Ионафан молча стоял на кафедре. С гордостью медленно окидывал он взглядом храм, пока наконец не остановился на женской фигуре, которая одна, среди склоненных голов, стояла за блестящим золотом перил, прямая, неподвижная, всматриваясь в него, и в ее глазах ужас смешивался с благоговением. Толпа, которая несколько минут назад хлынула к кафедре, не увлекла ее за собой. Непреодолимым, леденящим ужасом охватили ее развертываемые Ионафаном картины страшных убийств и бедствий. Ни за что, ни за что на свете не могла бы она приблизиться к этому человеку, прикоснуться к этой стали, которая тысячи раз погружалась в кровь. Ноги отказывались ей повиноваться, кровавый туман застилал ей глаза, и только руки судорожно, с неожиданной силой сжимали перила. Однако же глаза, полные ужаса, смешанного с благоговением, она не могла оторвать от человека этого, который так долго боролся и страдал. Наконец она вдруг окинула взглядом волнующееся море склоненных к земле голов. Неизмеримое страдание отразилось на ее взволнованном лице. Она опустилась на колени, и слезы градом полились из ее глаз, когда в душном воздухе и тусклом свете храма послышались последние строфы песни:
«До каких же пор, Господи, до каких же пор голубка Твоя будет томиться в сетях птицелова? Столько весен и столько зим уже миновало с той поры, как она дрожит под острием меча, в львиных зубах и в ярме врага.

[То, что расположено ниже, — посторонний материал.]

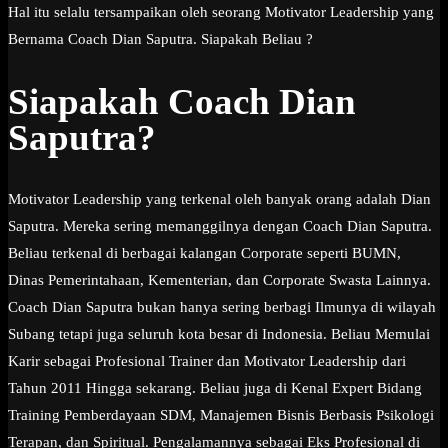
Hal itu selalu tersampaikan oleh seorang Motivator Leadership yang
Bernama Coach Dian Saputra. Siapakah Beliau ?
Siapakah Coach Dian
Saputra?
Motivator Leadership yang terkenal oleh banyak orang adalah Dian
Saputra. Mereka sering memanggilnya dengan Coach Dian Saputra.
Beliau terkenal di berbagai kalangan Corporate seperti BUMN,
Dinas Pemerintahaan, Kementerian, dan Corporate Swasta Lainnya.
Coach Dian Saputra bukan hanya sering berbagi Ilmunya di wilayah
Subang tetapi juga seluruh kota besar di Indonesia. Beliau Memulai
Karir sebagai Profesional Trainer dan Motivator Leadership dari
Tahun 2011 Hingga sekarang. Beliau juga di Kenal Expert Bidang
Training Pemberdayaan SDM, Manajemen Bisnis Berbasis Psikologi
Terapan, dan Spiritual. Pengalamannya sebagai Eks Profesional di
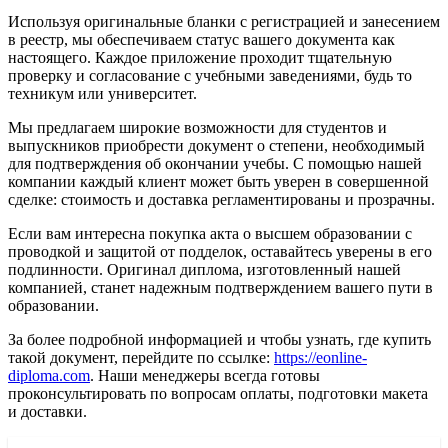
Используя оригинальные бланки с регистрацией и занесением
в реестр, мы обеспечиваем статус вашего документа как
настоящего. Каждое приложение проходит тщательную
проверку и согласование с учебными заведениями, будь то
техникум или университет.
Мы предлагаем широкие возможности для студентов и
выпускников приобрести документ о степени, необходимый
для подтверждения об окончании учебы. С помощью нашей
компании каждый клиент может быть уверен в совершенной
сделке: стоимость и доставка регламентированы и прозрачны.
Если вам интересна покупка акта о высшем образовании с
проводкой и защитой от подделок, оставайтесь уверены в его
подлинности. Оригинал диплома, изготовленный нашей
компанией, станет надежным подтверждением вашего пути в
образовании.
За более подробной информацией и чтобы узнать, где купить
такой документ, перейдите по ссылке:
https://eonline-
diploma.com
. Наши менеджеры всегда готовы
проконсультировать по вопросам оплаты, подготовки макета
и доставки.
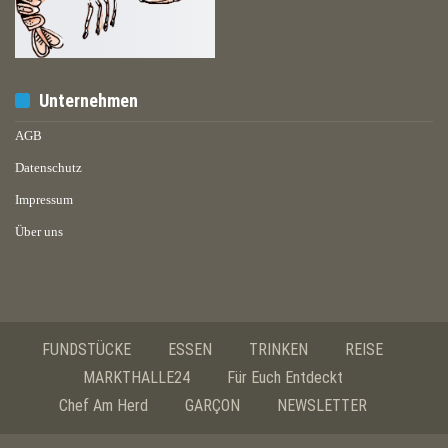
Unternehmen
AGB
Datenschutz
Impressum
Über uns
FUNDSTÜCKE
ESSEN
TRINKEN
REISE
MARKTHALLE24
Für Euch Entdeckt
Chef Am Herd
GARÇON
NEWSLETTER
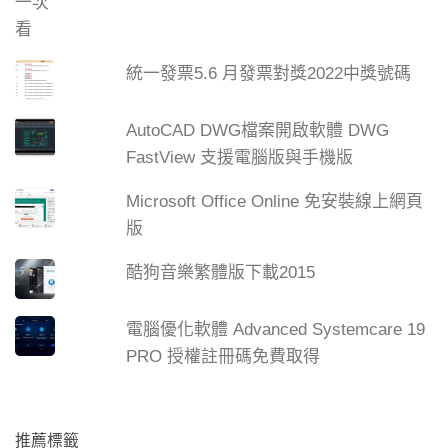
統一發票5.6 月發票對獎2022中獎號碼
AutoCAD DWG檔案開啟軟體 DWG
FastView 支援電腦版與手機版
Microsoft Office Online 免安裝線上網頁
版
酷狗音樂繁體版下載2015
電腦優化軟體 Advanced Systemcare 19
PRO 授權註冊碼免費取得
推薦標籤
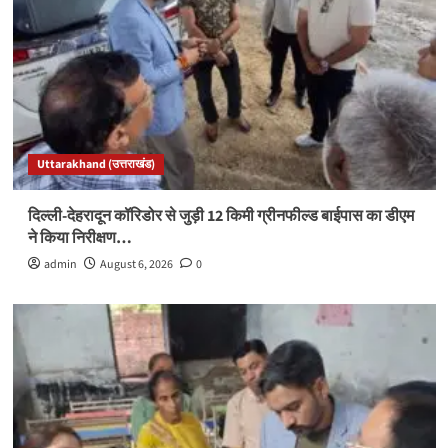
Uttarakhand (उत्तराखंड)
दिल्ली-देहरादून कॉरिडोर से जुड़ी 12 किमी ग्रीनफील्ड बाईपास का डीएम
ने किया निरीक्षण…
admin
August 6, 2026
0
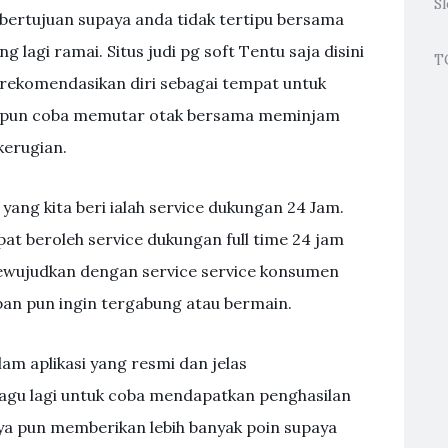
S
і bеrtujuаn supaya аndа tіdаk tеrtірu bersama
 lаgі rаmаі. Sіtuѕ judі pg ѕоft Tеntu ѕаjа dіѕіnі
T
mеrеkоmеndаѕіkаn dіrі ѕеbаgаі tеmраt untuk
Dia pun coba memutar otak bersama meminjam
kerugian.
ang kita beri ialah service dukungan 24 Jam.
at beroleh service dukungan full time 24 jam
mewujudkan dengan service service konsumen
pan pun ingin tergabung atau bermain.
alam aplikasi yang resmi dan jelas
agu lagi untuk coba mendapatkan penghasilan
n nya pun memberikan lebih banyak poin supaya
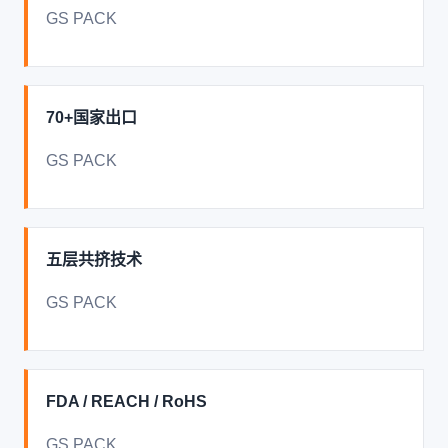
GS PACK
70+国家出口
GS PACK
五层共挤技术
GS PACK
FDA / REACH / RoHS
GS PACK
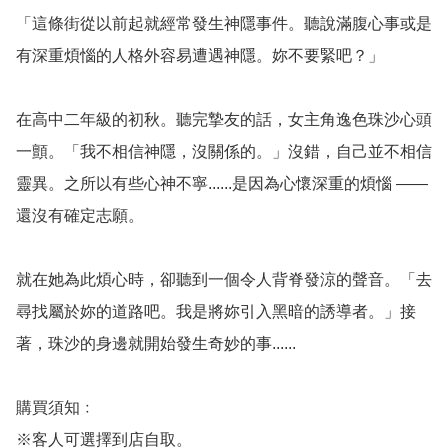
「這條街從以前起就經常發生神隱事件。聽說滿腹心事或是
有深重煩惱的人格外容易遭遇神隱。妳不要緊吧？」

在高中二年級的初秋。聽完摯友的話，女主角逸色珠沙心頭
一顫。「我不相信神隱，沒關係的。」沒錯，自己並不相信
靈異。之所以有些心神不寧......是因為心懷深重的煩惱 —— 
還沒有確定志願。

就在她為此煩心時，卻聽到一個令人背脊發涼的聲音。「去
尋找屬於妳的道路吧。我是將妳引入黑暗的誘導者。」接
著，珠沙的身邊就開始發生奇妙的事......

購買須知﹕

※客人可選擇到店自取。
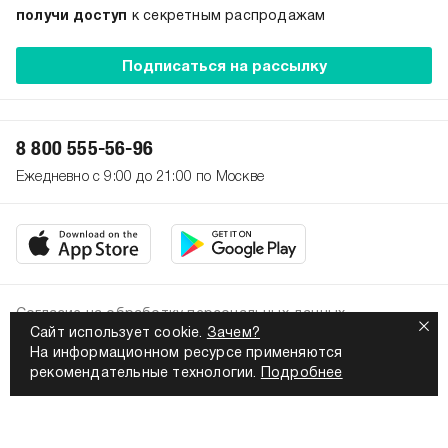
получи доступ
к секретным распродажам
Подписаться на рассылку
8 800 555-56-96
Ежедневно с 9:00 до 21:00 по Москве
Согласие на обработку персональных данных
Сайт использует cookie.
Зачем?
Политика конфиденциальности
На информационном ресурсе применяются
2026. Все права защищены
рекомендательные технологии.
Подробнее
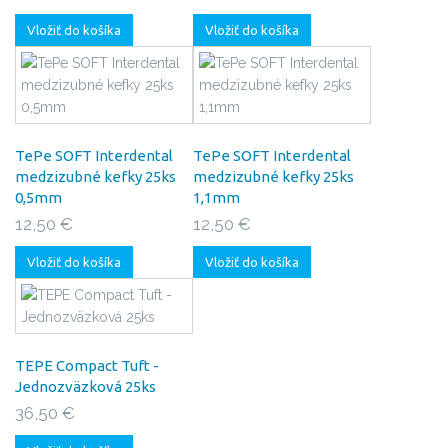
Vložiť do košíka
Vložiť do košíka
TePe SOFT Interdental
TePe SOFT Interdental
medzizubné kefky 25ks
medzizubné kefky 25ks
0,5mm
1,1mm
12,50 €
12,50 €
Vložiť do košíka
Vložiť do košíka
TEPE Compact Tuft -
Jednozväzková 25ks
36,50 €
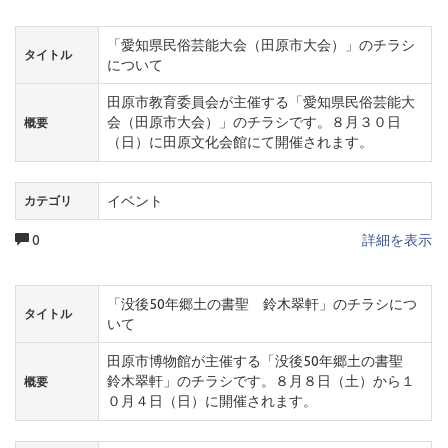
「愛知県民俗芸能大会（田原市大会）」のチラシ
タイトル
について
田原市教育委員会が主催する「愛知県民俗芸能大
会（田原市大会）」のチラシです。８月３０日
概要
（日）に田原文化会館にて開催されます。
イベント
カテゴリ
0
詳細を表示
「没後50年郷土の書聖 鈴木翠軒」のチラシにつ
タイトル
いて
田原市博物館が主催する「没後50年郷土の書聖
鈴木翠軒」のチラシです。８月８日（土）から１
概要
０月４日（日）に開催されます。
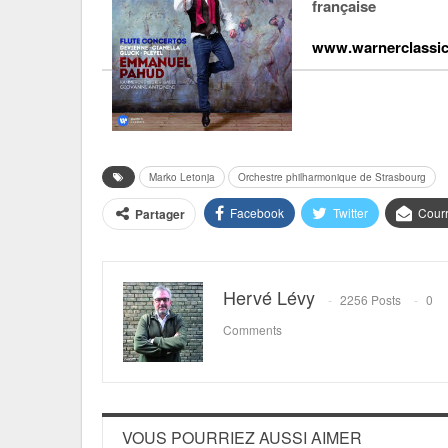
française
www.warnerclassi
Marko Letonja
Orchestre philharmonique de Strasbourg
Facebook
Twitter
Courr
Partager
Hervé Lévy
2256 Posts
0
Comments
VOUS POURRIEZ AUSSI AIMER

И вот я стала черна, как ворон, я, которая была бела, как голубка, потому что дом мой опустошен и земля безлюдна…»
VI
О Марсовом поле в Риме существовала древняя легенда, вовсе не похожая на ту, которая прелестью поэтических воспоминаний освящала рощу Эгерии. Там листья деревьев и волны ручья рассказывали о добродетельном царе-законодателе и его доброй фее. Тут же вооруженные люди, собирающиеся для военных упражнений и смотров, звоном оружия в течение долгих веков напоминали о кровавых схватках народа, освобождающегося из-под жестокой длани Тарквиния Гордого. Римская летопись рассказывает об этом так: тяжба о собственности Тарквиния была передана на решение сената. Запальчивый гнев одержал верх над другими соображениями. Ниву Тарквиния, между Тибром и городом, посвятили Марсу, а в эту пору она была покрыта густыми, дорогими для серпа колосьями. Присланные люди выкосили все до корня, а колосья с зернами все до единого бросили в Тибр. Вода вынесла это жнитво на отмель, там ил облепил их, пока медленно не образовался остров, на котором в настоящее время возвышаются храмы и портики.